DIRECTIONS FOR THIS TASK
Below are records to be copied exactly; their pictures are to be omitted.

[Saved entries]
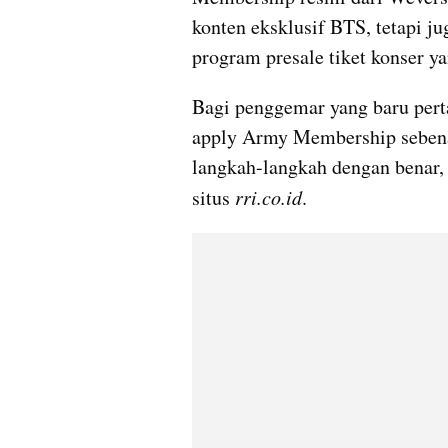
konten eksklusif BTS, tetapi j
program presale tiket konser ya
Bagi penggemar yang baru pert
apply Army Membership sebena
langkah-langkah dengan benar, b
situs 
rri.co.id
.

ANSWER FOR THE TASK
konten eksklusif BTS, tetapi j
program presale tiket konser ya
Bagi penggemar yang baru pert
apply Army Membership sebena
langkah-langkah dengan benar, b
situs 
rri.co.id
.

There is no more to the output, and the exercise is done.